### Task brief
Lines before the one containing "pyautogui.click(x=<x>, y=<y>)" are not wanted; restate the rest below word for word, through the last line, but drop any pictures.

### Data for the task
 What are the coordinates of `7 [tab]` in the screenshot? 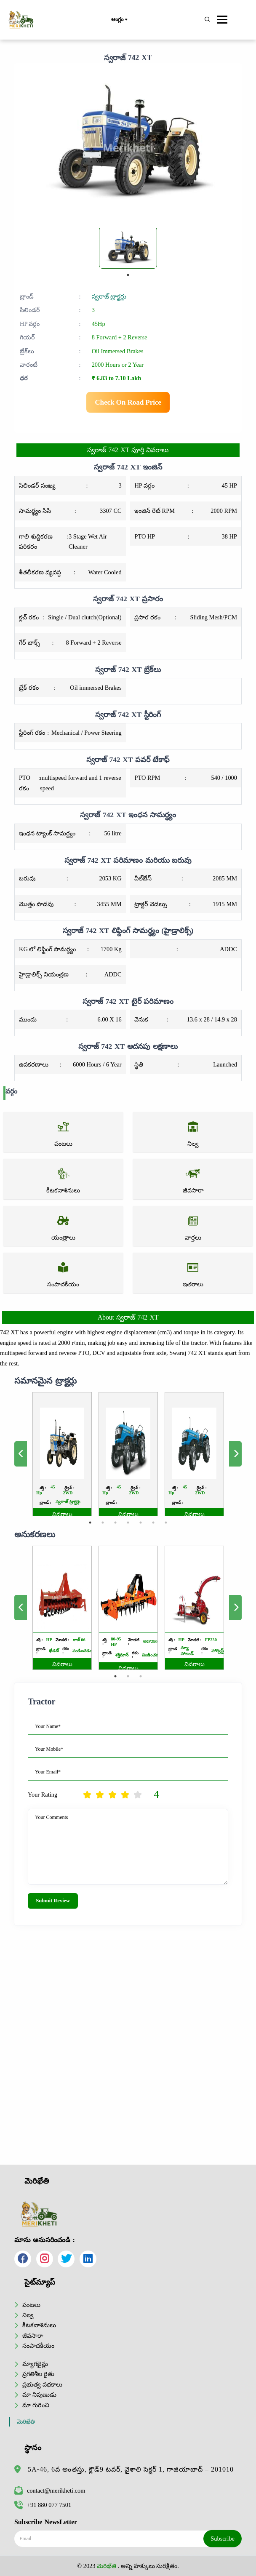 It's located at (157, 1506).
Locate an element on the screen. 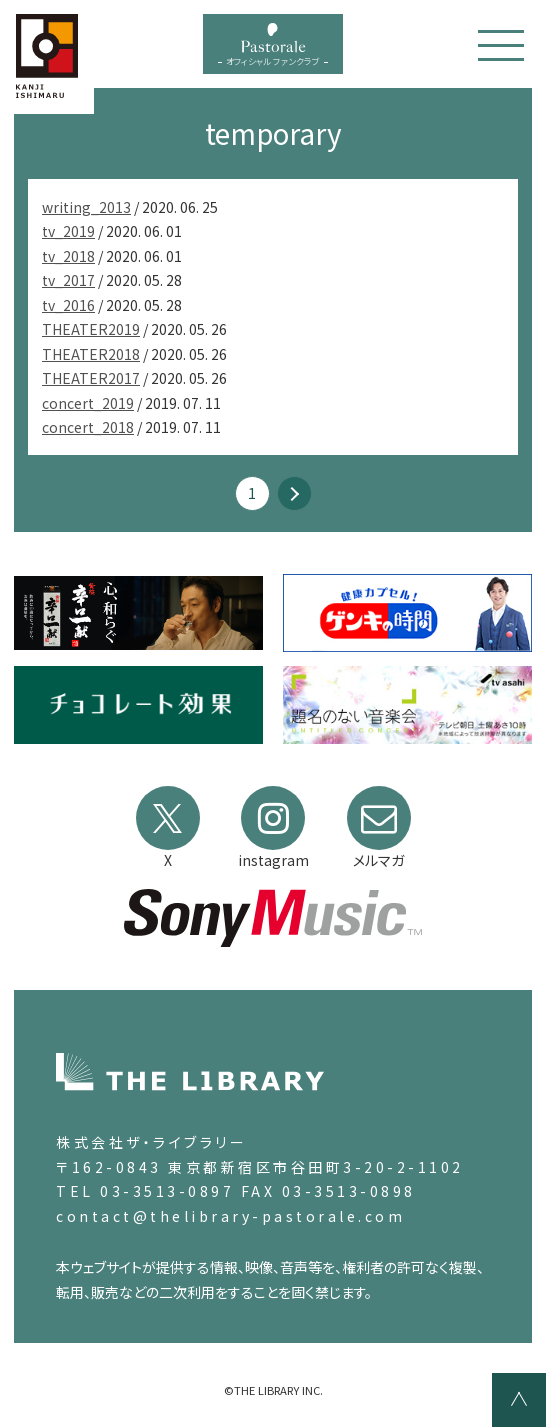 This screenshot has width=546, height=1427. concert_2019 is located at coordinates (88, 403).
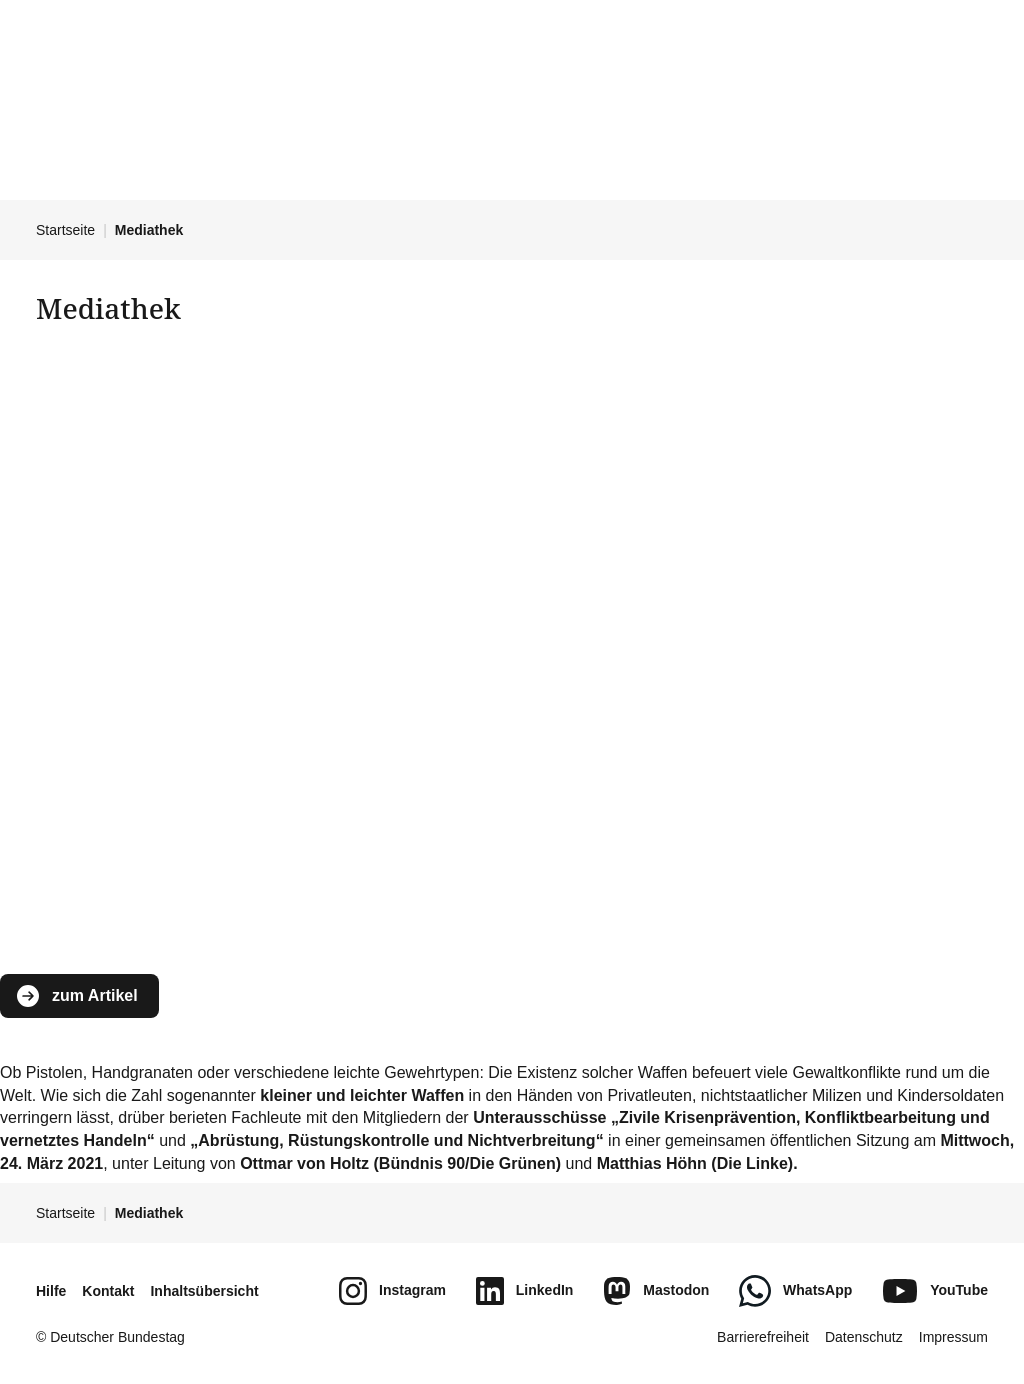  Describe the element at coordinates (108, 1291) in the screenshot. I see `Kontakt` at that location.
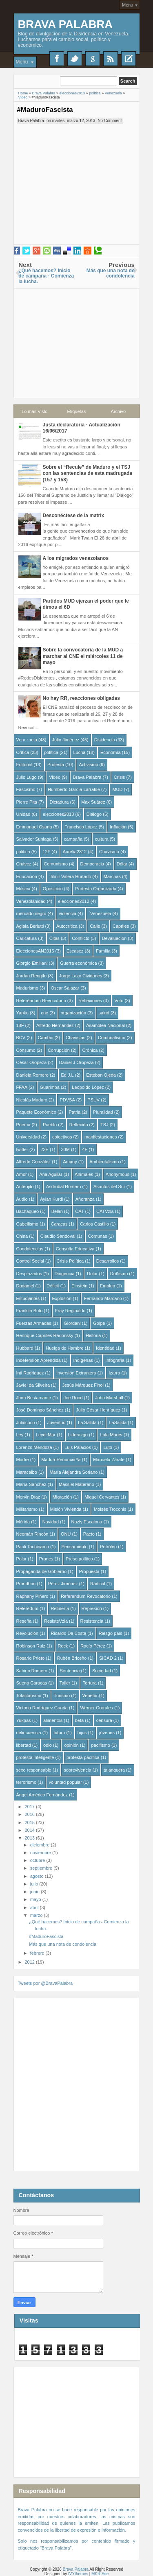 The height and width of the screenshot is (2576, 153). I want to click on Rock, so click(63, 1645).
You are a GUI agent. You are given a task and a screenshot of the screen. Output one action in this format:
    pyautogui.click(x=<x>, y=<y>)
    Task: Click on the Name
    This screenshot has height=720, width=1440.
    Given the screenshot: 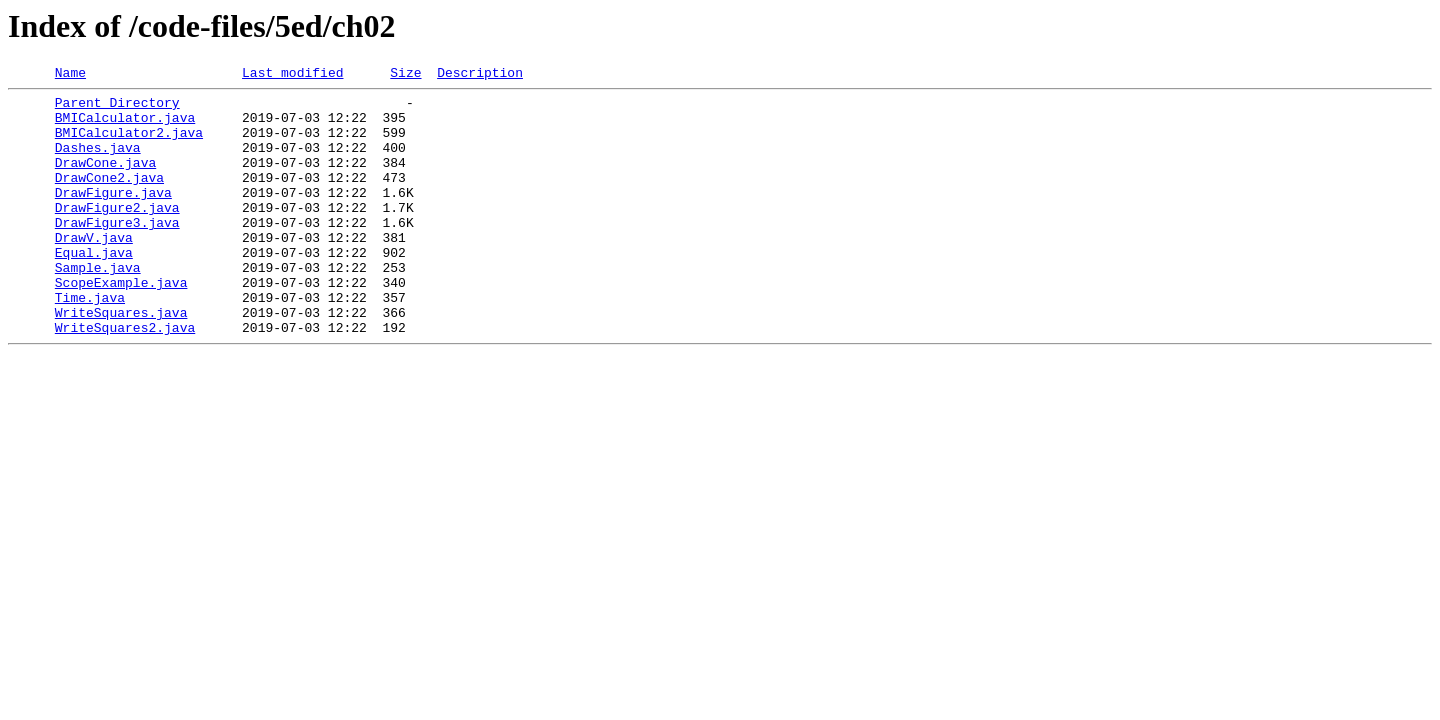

### Task result
    pyautogui.click(x=<x>, y=<y>)
    Task: Click on the Name
    This screenshot has height=720, width=1440.
    Given the screenshot: 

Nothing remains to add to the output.